Top of SUPPLIED MATERIAL

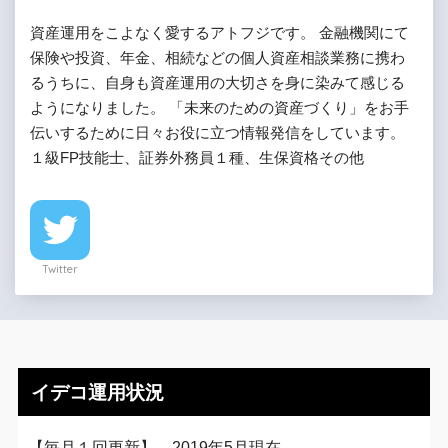
資産運用をこよなく愛するアトフジです。 金融機関にて
保険や投資、年金、相続などの個人資産相談業務に携わ
るうちに、自身も資産運用の大切さを身に染みて感じる
ようになりました。 「未来のための資産づくり」をお手
伝いするために日々お役に立つ情報発信をしています。
１級FP技能士、証券外務員１種、生保資格その他
Twitter
イデコ運用状況
【毎月１回更新】 2019年5月現在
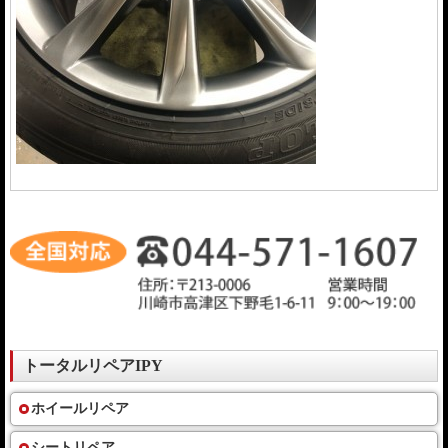
トータルリペアIPY
ホイールリペア
シートリペア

Bottom of SUPPLIED MATERIAL

WHAT THIS TASK INVOLVES: Quote only the lines that start at the line holding "るうちに、自身も資産運用の大切さを身に染みて感じる" and end at the last line of the entries, including both of those lines, and omit every picture.

RESULT:
るうちに、自身も資産運用の大切さを身に染みて感じる
ようになりました。 「未来のための資産づくり」をお手
伝いするために日々お役に立つ情報発信をしています。
１級FP技能士、証券外務員１種、生保資格その他
Twitter
イデコ運用状況
【毎月１回更新】 2019年5月現在
トータルリペアIPY
ホイールリペア
シートリペア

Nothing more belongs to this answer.